🇵🇹 Daily Portugal news for expats & investors — FREE Subscribe

Ventura Brands Montenegro's Public 'No' to Chega's Vacation-Days, Overtime-Rights and Lower Retirement-Age Demands a 'Caricatural Strategy' From the Lisbon Headquarters on Sunday 24 May

Chega leader André Ventura called Luís Montenegro's public rejection of his party's vacation-days, overtime-rights and retirement-age demands a 'caricatural strategy' at a Sunday 24 May Lisbon HQ press conference — the labour-reform vote arithmetic depends on PS or Chega backing, neither in place.

Ventura Brands Montenegro's Public 'No' to Chega's Vacation-Days, Overtime-Rights and Lower Retirement-Age Demands a 'Caricatural Strategy' From the Lisbon Headquarters on Sunday 24 May

André Ventura used a Sunday-afternoon press conference at the Chega national headquarters in Lisbon on 24 May 2026 to brand prime minister Luís Montenegro's public rejection of his party's main labour-reform demands a "caricatural strategy" — the strongest characterisation yet from the leader of the second-largest party in the Assembleia da República since the government tabled its proposta de revisão da lei laboral in mid-May. The exchange sits at the centre of the question of whether the labour-reform package will clear the chamber at all, and on what terms.

The Stand-Off

The framing line for Ventura's Sunday intervention was Montenegro's address at the JSD Congress in Viseu earlier in the weekend, where the prime minister publicly ruled out two of Chega's named conditions for supporting the labour-reform vote: a meaningful reduction in the retirement age and an alignment of the minimum pension with the minimum wage. The Chega national council on 22 May had already unanimously voted to reject the government's labour and state-reform proposals; Ventura's Sunday press conference was the operational response to Montenegro's headline-level dismissal of the negotiating terms.

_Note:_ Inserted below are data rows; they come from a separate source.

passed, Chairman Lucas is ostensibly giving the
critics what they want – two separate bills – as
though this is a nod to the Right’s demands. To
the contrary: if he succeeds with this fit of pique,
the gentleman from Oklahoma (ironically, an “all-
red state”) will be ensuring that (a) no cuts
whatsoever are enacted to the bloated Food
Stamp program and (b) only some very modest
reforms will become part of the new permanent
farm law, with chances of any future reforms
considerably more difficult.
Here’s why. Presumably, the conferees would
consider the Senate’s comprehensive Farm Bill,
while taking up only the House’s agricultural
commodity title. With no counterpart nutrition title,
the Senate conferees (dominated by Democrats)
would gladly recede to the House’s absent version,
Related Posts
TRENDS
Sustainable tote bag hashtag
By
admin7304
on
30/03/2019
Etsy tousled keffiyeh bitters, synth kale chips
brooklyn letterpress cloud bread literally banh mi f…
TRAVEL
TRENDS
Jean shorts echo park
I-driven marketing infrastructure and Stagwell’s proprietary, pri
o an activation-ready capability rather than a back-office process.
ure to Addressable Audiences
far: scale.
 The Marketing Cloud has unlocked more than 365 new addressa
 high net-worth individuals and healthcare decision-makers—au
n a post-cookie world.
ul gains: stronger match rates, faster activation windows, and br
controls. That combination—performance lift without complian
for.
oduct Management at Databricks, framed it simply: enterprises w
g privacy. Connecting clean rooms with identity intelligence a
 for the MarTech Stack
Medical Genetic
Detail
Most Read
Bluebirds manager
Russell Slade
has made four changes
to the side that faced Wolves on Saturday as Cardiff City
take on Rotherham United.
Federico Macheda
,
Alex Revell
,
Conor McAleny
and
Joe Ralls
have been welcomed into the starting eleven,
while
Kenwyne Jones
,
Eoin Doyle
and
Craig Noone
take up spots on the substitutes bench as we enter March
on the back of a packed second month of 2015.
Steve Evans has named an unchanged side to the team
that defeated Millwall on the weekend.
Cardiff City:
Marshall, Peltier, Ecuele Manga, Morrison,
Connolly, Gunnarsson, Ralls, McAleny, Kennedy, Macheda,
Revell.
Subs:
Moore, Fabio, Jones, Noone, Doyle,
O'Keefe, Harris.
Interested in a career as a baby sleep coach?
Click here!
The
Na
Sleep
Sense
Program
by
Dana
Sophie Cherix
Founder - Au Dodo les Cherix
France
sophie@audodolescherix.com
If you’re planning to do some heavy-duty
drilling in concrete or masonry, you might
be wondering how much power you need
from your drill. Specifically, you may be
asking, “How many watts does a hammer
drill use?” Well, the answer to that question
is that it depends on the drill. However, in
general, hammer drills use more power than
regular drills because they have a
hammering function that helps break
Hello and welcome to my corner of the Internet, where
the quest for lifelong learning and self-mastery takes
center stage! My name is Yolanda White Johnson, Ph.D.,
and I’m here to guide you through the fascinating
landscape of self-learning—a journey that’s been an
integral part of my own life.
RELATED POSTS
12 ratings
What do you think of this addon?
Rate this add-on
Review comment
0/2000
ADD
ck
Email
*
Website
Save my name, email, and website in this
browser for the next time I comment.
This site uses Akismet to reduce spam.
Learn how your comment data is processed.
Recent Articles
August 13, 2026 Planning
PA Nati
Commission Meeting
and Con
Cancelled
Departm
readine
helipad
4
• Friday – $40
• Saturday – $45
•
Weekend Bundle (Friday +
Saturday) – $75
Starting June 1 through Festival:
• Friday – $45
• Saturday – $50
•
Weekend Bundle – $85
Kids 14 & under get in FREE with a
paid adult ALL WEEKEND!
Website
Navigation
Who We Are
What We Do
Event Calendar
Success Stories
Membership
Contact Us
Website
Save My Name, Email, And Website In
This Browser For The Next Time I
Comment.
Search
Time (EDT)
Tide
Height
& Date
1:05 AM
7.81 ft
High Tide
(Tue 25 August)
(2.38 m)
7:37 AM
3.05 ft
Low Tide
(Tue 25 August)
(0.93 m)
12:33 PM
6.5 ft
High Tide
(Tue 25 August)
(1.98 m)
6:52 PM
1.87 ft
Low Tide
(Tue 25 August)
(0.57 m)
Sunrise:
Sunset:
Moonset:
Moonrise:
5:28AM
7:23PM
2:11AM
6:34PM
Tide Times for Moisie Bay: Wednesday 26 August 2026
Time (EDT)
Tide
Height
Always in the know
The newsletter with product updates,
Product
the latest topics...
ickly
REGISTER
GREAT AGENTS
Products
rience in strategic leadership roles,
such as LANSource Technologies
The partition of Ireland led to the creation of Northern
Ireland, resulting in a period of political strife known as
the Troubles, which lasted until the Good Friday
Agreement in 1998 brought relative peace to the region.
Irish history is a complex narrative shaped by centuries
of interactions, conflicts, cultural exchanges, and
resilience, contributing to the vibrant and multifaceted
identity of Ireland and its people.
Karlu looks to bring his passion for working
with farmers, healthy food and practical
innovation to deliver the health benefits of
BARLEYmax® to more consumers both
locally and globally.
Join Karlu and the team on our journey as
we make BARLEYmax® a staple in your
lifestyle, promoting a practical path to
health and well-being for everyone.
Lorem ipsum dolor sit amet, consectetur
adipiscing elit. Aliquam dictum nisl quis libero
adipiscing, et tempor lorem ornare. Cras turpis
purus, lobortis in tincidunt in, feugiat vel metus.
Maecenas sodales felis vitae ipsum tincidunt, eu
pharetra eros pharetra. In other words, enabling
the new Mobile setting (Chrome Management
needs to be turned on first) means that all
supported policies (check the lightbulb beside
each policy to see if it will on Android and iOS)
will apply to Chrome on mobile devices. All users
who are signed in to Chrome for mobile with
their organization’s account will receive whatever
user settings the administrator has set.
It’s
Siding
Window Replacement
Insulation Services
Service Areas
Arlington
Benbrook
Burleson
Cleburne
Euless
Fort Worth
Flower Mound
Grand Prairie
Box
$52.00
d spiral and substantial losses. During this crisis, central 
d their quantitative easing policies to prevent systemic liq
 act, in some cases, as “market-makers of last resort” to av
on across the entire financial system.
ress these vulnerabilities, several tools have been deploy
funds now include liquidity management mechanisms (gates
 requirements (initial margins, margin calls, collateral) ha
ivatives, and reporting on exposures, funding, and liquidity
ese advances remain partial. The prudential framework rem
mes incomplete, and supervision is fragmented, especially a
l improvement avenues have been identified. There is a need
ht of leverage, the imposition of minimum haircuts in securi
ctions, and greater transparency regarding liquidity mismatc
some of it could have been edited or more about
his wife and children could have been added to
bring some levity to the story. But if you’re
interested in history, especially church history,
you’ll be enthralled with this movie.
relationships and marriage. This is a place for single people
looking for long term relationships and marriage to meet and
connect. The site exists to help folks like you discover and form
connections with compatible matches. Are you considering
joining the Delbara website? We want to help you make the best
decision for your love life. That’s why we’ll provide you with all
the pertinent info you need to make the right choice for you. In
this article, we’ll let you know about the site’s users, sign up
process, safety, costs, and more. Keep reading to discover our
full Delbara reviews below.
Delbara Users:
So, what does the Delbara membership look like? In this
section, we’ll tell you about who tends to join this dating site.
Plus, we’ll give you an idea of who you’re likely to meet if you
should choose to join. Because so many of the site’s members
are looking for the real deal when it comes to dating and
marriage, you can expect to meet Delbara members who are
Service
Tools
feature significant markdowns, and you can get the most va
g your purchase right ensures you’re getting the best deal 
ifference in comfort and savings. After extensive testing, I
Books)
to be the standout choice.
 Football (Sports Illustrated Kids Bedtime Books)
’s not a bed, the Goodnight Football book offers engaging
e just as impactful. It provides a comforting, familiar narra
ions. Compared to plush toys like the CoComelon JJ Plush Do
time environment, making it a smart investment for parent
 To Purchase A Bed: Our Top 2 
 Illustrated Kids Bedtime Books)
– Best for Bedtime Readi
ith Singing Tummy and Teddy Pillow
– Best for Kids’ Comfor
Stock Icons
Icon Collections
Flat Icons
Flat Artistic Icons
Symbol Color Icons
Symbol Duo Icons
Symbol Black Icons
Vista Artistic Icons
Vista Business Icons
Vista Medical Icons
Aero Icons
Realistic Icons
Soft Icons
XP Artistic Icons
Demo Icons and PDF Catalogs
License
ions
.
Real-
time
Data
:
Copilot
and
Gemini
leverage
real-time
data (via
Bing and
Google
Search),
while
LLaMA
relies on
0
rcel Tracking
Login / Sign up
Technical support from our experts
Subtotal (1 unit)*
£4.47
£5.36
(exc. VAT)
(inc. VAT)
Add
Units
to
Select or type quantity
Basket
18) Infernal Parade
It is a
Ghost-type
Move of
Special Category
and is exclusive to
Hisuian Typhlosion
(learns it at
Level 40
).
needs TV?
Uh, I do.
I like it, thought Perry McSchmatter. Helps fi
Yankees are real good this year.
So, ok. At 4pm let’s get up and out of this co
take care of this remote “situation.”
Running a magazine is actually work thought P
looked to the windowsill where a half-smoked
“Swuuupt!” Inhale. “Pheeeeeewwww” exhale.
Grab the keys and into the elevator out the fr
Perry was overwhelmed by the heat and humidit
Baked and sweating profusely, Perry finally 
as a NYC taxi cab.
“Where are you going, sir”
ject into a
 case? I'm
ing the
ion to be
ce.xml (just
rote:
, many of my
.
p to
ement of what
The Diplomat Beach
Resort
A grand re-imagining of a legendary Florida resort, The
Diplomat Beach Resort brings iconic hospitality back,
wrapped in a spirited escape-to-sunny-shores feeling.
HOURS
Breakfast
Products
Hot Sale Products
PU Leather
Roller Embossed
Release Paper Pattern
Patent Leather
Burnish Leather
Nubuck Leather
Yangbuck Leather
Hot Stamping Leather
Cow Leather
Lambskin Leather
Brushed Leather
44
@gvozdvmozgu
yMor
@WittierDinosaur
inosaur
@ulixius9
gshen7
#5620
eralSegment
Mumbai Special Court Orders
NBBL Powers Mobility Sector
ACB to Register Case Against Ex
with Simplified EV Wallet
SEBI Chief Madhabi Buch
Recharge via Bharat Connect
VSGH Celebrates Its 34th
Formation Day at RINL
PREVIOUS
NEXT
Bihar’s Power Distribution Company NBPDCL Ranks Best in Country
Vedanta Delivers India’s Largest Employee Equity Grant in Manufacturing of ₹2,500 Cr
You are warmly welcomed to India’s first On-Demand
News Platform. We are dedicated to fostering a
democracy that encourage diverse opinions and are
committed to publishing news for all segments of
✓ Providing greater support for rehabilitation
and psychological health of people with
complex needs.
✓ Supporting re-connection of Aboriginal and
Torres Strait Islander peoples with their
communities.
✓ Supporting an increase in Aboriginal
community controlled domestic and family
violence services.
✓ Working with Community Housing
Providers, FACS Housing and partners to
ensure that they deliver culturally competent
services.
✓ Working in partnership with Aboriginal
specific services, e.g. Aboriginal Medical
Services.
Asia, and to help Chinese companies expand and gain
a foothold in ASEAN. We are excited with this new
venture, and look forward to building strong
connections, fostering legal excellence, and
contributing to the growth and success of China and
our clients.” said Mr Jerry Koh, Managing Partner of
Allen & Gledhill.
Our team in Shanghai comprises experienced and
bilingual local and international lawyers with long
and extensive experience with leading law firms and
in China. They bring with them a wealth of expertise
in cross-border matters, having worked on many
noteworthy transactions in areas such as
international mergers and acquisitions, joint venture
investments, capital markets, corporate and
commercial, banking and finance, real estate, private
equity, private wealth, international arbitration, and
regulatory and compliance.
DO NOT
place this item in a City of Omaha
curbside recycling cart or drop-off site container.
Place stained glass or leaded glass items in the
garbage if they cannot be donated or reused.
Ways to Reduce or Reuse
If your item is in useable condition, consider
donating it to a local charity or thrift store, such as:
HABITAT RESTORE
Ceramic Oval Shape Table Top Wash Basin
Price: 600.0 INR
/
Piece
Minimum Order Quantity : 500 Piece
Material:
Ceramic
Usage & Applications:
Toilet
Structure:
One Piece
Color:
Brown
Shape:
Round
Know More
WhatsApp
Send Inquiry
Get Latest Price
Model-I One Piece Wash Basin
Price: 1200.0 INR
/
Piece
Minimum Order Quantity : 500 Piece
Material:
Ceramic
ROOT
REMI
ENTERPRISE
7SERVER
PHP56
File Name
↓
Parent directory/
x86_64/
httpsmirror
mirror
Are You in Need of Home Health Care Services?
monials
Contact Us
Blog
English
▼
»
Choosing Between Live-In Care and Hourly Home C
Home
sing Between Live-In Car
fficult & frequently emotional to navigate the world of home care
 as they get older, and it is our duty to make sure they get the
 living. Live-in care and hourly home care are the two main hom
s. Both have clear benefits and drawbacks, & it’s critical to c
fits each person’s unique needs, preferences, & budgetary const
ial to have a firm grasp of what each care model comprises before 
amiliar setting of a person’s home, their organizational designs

Ventura characterised the prime minister's move as "a bad strategy, which moreover has shown in the past that it has no result, it is at least a caricatural strategy." The implication carried in the choice of word: Ventura's argument is that publicly closing the door before the negotiation has run its course is theatre rather than tactics, and that the government will end up softening its position once the vote arithmetic comes into focus.

What Chega Is Asking For

The Chega ask is structured in three named blocks that have remained consistent across the past month of public communication. First, additional rights for workers on shift schedules and on supplementary or overtime hours — the bloc Ventura defends as "not an esoteric demand but the reflection of the reality of a country where millions of people adjust their family life to have working conditions." Second, restoration of vacation days that prior labour-code revisions removed. Third, a downward step on the statutory retirement age and an alignment of the minimum old-age pension with the minimum monthly wage. The party has presented all three as necessary preconditions for voting for the labour-reform package; the government's proposta on the table runs on the opposite track on the retirement-age question and is more flexible on the overtime-rights line.

What the Government Has Tabled

The Council of Ministers approved the labour-reform proposta in mid-May. The package leans on flexibilisation of working-time arrangements: a reinstated banco de horas por acordo, looser teletrabalho rules, more permissive regime de trabalho suplementar in defined circumstances, and adjustments to the rules governing posted workers and consecutive fixed-term contracts. The minister of labour has framed the package as a "national objective" and called on all parties in the arco da governação to engage; the PS, however, is on record voting against, and Chega's stated position keeps the chamber arithmetic tight unless the negotiation produces a compromise.

The Vote Arithmetic

The PSD/CDS-PP governing coalition does not command an absolute majority in the Assembleia da República. The labour-reform bill therefore needs either PS abstention or active Chega support to clear the generality vote. Chega's national-council rejection on 22 May closes the second route unless the negotiation produces a written government concession; the PS's published position on 19 May closes the first. The chamber's generality vote on the proposta is the next procedural step — and the line through which Ventura's caricatural strategy reading will be tested. The government has not yet scheduled it.

What This Means for Expats

  • Personal impact: the labour-reform package, if it passes, reshapes overtime, teleworking and fixed-term-contract rules for every employee under Portuguese contract — including expats employed by Portuguese entities. The terms in the published proposta are the working baseline for HR-team planning.
  • What to watch: the next public moments are the scheduled votação na generalidade in the Assembleia da República and any concrete revisions the government tables in response to Chega's three demands.
  • Pensions context: the retirement-age and minimum-pension lines Chega is pushing intersect with the Segurança Social sustainability file the IMF flagged in its most recent Article IV review. The government's resistance is framed inside that fiscal envelope.
  • Calendar: Montenegro's JSD address ruled out concessions on the two named lines, not the broader package. The signal to read is whether the government tables a written compromise in the next two weeks or holds the line through to the vote.